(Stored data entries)
•••
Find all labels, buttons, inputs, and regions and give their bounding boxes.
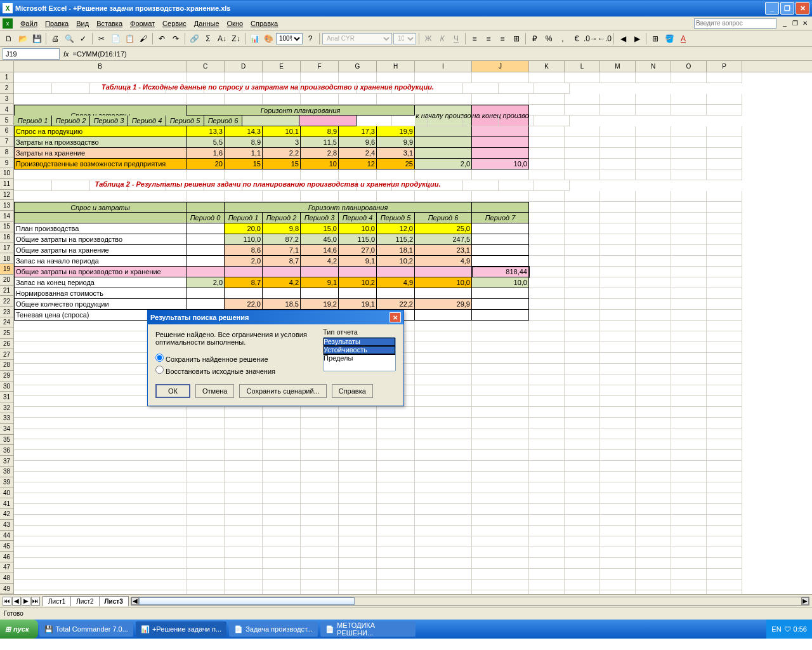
t2-row-7-label[interactable]: Общее колчество продукции [14,299,187,310]
t2-row-2-p7[interactable] [472,245,529,256]
t2-row-6-v2[interactable] [301,288,339,299]
t2-row-4-label[interactable]: Общие затраты на производство и хранение [14,267,187,277]
sort-asc-icon[interactable]: A↓ [216,32,228,45]
tab-sheet1[interactable]: Лист1 [43,596,71,606]
t2-row-7-v0[interactable]: 22,0 [225,299,263,310]
t1-row-0-v0[interactable]: 13,3 [187,126,225,137]
t1-period-3[interactable]: Период 3 [90,116,128,126]
t2-row-4-v5[interactable] [415,267,472,277]
t1-row-1-v0[interactable]: 5,5 [187,137,225,148]
cancel-button[interactable]: Отмена [195,384,234,398]
t2-period-5[interactable]: Период 5 [377,213,415,223]
t2-period-3[interactable]: Период 3 [301,213,339,223]
t2-row-2-v1[interactable]: 7,1 [263,245,301,256]
t2-row-0-v4[interactable]: 12,0 [377,223,415,234]
row-header-16[interactable]: 16 [0,232,14,243]
row-header-12[interactable]: 12 [0,190,14,201]
row-header-30[interactable]: 30 [0,381,14,392]
row-header-9[interactable]: 9 [0,157,14,168]
row-header-27[interactable]: 27 [0,349,14,360]
t2-row-7-v3[interactable]: 19,1 [339,299,377,310]
start-button[interactable]: ⊞пуск [0,620,38,639]
row-header-10[interactable]: 10 [0,168,14,179]
t2-period-4[interactable]: Период 4 [339,213,377,223]
row-header-28[interactable]: 28 [0,360,14,371]
t2-row-4-p7[interactable]: 818,44 [472,267,529,277]
t2-row-6-v5[interactable] [415,288,472,299]
t1-row-2-v0[interactable]: 1,6 [187,148,225,159]
row-header-49[interactable]: 49 [0,584,14,595]
t2-row-1-v0[interactable]: 110,0 [225,234,263,245]
align-right-icon[interactable]: ≡ [496,32,509,45]
preview-icon[interactable]: 🔍 [63,32,75,45]
dec-decimal-icon[interactable]: ←.0 [598,32,611,45]
tab-nav-first[interactable]: ⏮ [3,597,11,606]
dialog-titlebar[interactable]: Результаты поиска решения ✕ [148,310,403,324]
row-header-11[interactable]: 11 [0,179,14,190]
print-icon[interactable]: 🖨 [49,32,62,45]
menu-insert[interactable]: Вставка [93,18,126,29]
drawing-icon[interactable]: 🎨 [262,32,275,45]
tab-sheet3[interactable]: Лист3 [99,596,129,606]
t1-row-1-v2[interactable]: 3 [263,137,301,148]
row-header-7[interactable]: 7 [0,136,14,147]
t2-row-4-v3[interactable] [339,267,377,277]
col-header-P[interactable]: P [707,61,742,72]
col-header-G[interactable]: G [339,61,377,72]
t2-row-4-v0[interactable] [225,267,263,277]
t1-row-3-v3[interactable]: 10 [301,159,339,169]
t1-row-1-v1[interactable]: 8,9 [225,137,263,148]
zoom-select[interactable]: 100% [276,33,303,44]
t2-row-3-v3[interactable]: 9,1 [339,256,377,267]
row-header-5[interactable]: 5 [0,115,14,126]
t2-row-5-v3[interactable]: 10,2 [339,277,377,288]
t2-row-6-p7[interactable] [472,288,529,299]
horizontal-scrollbar[interactable]: ◀ ▶ [131,597,809,606]
scroll-left-arrow[interactable]: ◀ [131,597,139,605]
t1-row-2-label[interactable]: Затраты на хранение [14,148,187,159]
t2-row-1-p7[interactable] [472,234,529,245]
t2-row-2-v4[interactable]: 18,1 [377,245,415,256]
t1-period-6[interactable]: Период 6 [204,116,242,126]
col-header-L[interactable]: L [565,61,600,72]
menu-window[interactable]: Окно [223,18,247,29]
row-header-46[interactable]: 46 [0,552,14,562]
t2-row-5-v2[interactable]: 9,1 [301,277,339,288]
bold-icon[interactable]: Ж [422,32,435,45]
t2-row-5-v1[interactable]: 4,2 [263,277,301,288]
t2-row-0-label[interactable]: План производства [14,223,187,234]
menu-file[interactable]: Файл [16,18,41,29]
t2-row-4-v4[interactable] [377,267,415,277]
font-size-select[interactable]: 10 [393,33,416,44]
t1-zn-value[interactable]: 2,0 [415,159,472,169]
col-header-H[interactable]: H [377,61,415,72]
comma-icon[interactable]: , [556,32,569,45]
row-header-34[interactable]: 34 [0,424,14,435]
t2-row-5-p0[interactable]: 2,0 [187,277,225,288]
row-header-47[interactable]: 47 [0,562,14,573]
t2-row-3-v5[interactable]: 4,9 [415,256,472,267]
col-header-B[interactable]: B [14,61,187,72]
t2-row-4-v2[interactable] [301,267,339,277]
t2-row-1-p0[interactable] [187,234,225,245]
t2-period-6[interactable]: Период 6 [415,213,472,223]
minimize-button[interactable]: _ [765,2,779,15]
t1-row-0-v3[interactable]: 8,9 [301,126,339,137]
menu-format[interactable]: Формат [126,18,159,29]
menu-help[interactable]: Справка [247,18,282,29]
t2-row-7-v1[interactable]: 18,5 [263,299,301,310]
t2-row-3-p7[interactable] [472,256,529,267]
tab-nav-last[interactable]: ⏭ [31,597,40,606]
row-header-44[interactable]: 44 [0,531,14,541]
font-color-icon[interactable]: A [677,32,690,45]
t2-row-7-p7[interactable] [472,299,529,310]
t1-row-0-v1[interactable]: 14,3 [225,126,263,137]
row-header-25[interactable]: 25 [0,328,14,339]
t1-row-0-label[interactable]: Спрос на продукцию [14,126,187,137]
copy-icon[interactable]: 📄 [109,32,122,45]
t2-period-7[interactable]: Период 7 [472,213,529,223]
row-header-45[interactable]: 45 [0,541,14,552]
t1-row-2-v3[interactable]: 2,8 [301,148,339,159]
row-header-2[interactable]: 2 [0,83,14,94]
t2-row-2-v5[interactable]: 23,1 [415,245,472,256]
•••
TASK GOAL: Look through the data and show every line containing "icon".

OUTPUT BELOW:
sort-asc-icon[interactable]: A↓ [216,32,228,45]
align-right-icon[interactable]: ≡ [496,32,509,45]
preview-icon[interactable]: 🔍 [63,32,75,45]
dec-decimal-icon[interactable]: ←.0 [598,32,611,45]
print-icon[interactable]: 🖨 [49,32,62,45]
drawing-icon[interactable]: 🎨 [262,32,275,45]
bold-icon[interactable]: Ж [422,32,435,45]
comma-icon[interactable]: , [556,32,569,45]
font-color-icon[interactable]: A [677,32,690,45]
copy-icon[interactable]: 📄 [109,32,122,45]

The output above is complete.